- _EXERCISE AIM_
Extract exactly the lines from the top of the records through the line containing "Belletristik", and keep pictures out of the copy.

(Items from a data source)
——————————

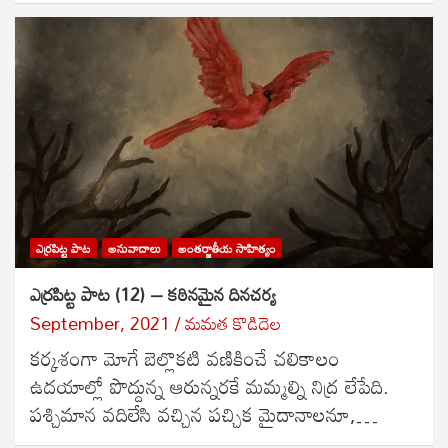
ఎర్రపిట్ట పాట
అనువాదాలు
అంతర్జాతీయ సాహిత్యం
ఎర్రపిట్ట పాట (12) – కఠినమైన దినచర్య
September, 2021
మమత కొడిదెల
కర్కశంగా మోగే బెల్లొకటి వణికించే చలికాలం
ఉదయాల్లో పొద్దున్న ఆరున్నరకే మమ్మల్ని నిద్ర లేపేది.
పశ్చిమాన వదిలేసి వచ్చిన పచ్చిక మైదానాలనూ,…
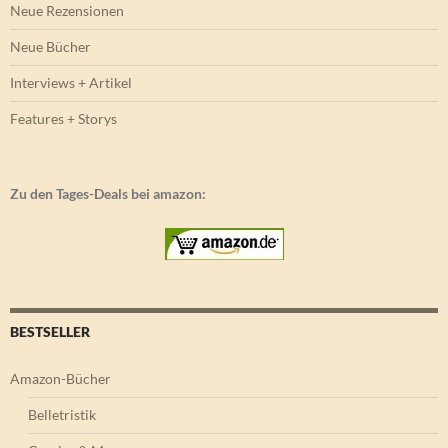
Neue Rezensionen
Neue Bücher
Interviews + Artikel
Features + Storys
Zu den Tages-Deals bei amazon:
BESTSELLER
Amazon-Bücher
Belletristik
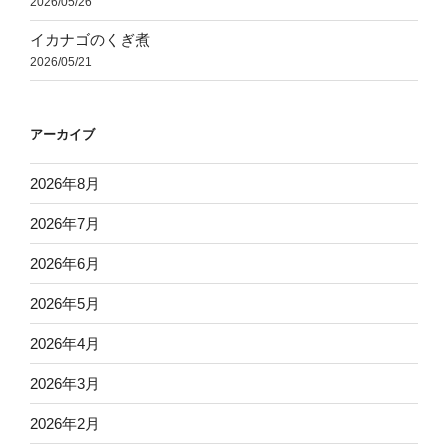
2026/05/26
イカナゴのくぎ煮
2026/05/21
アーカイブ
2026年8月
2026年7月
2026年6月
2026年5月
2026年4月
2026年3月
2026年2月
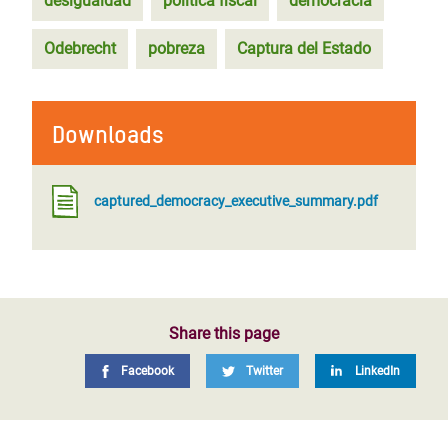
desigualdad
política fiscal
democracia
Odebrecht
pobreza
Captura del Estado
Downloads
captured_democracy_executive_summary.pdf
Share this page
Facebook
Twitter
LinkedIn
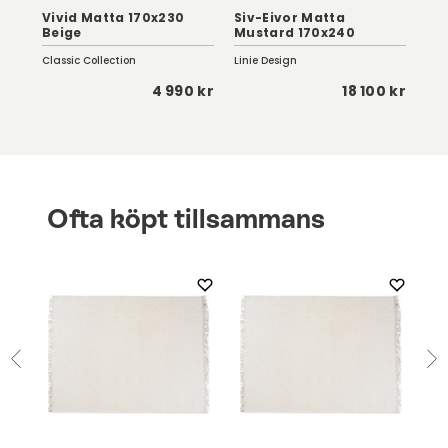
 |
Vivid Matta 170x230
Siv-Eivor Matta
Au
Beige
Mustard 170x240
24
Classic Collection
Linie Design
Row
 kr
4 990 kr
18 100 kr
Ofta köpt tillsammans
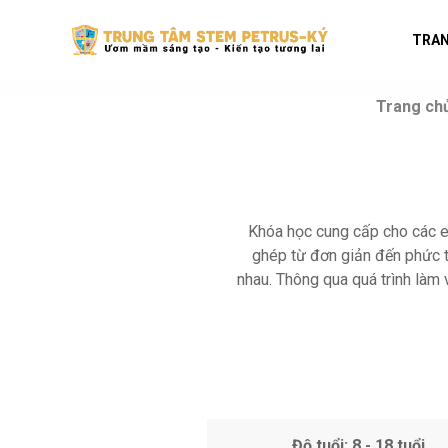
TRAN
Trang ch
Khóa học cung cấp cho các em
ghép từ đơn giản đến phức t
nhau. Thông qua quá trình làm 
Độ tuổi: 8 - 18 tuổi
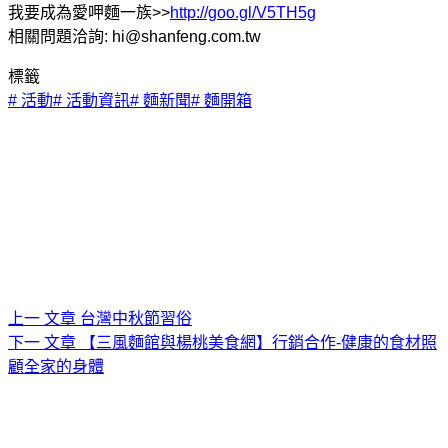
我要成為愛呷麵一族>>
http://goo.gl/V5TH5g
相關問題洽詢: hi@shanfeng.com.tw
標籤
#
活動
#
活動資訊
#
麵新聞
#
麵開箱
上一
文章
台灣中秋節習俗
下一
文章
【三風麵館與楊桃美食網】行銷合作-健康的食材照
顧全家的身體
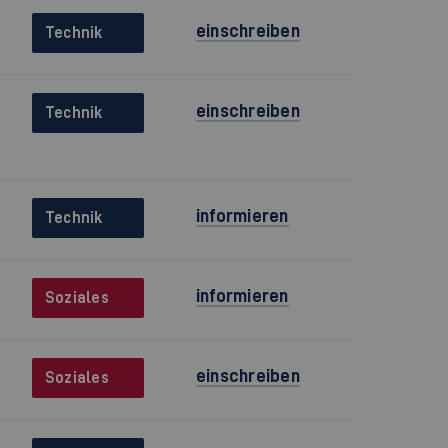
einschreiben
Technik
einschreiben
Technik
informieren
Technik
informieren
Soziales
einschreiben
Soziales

——————————

- _EXPECTED ANSWER_
ఎర్రపిట్ట పాట
అనువాదాలు
అంతర్జాతీయ సాహిత్యం
ఎర్రపిట్ట పాట (12) – కఠినమైన దినచర్య
September, 2021
మమత కొడిదెల
కర్కశంగా మోగే బెల్లొకటి వణికించే చలికాలం
ఉదయాల్లో పొద్దున్న ఆరున్నరకే మమ్మల్ని నిద్ర లేపేది.
పశ్చిమాన వదిలేసి వచ్చిన పచ్చిక మైదానాలనూ,…
Neue Rezensionen
Neue Bücher
Interviews + Artikel
Features + Storys
Zu den Tages-Deals bei amazon:
BESTSELLER
Amazon-Bücher
Belletristik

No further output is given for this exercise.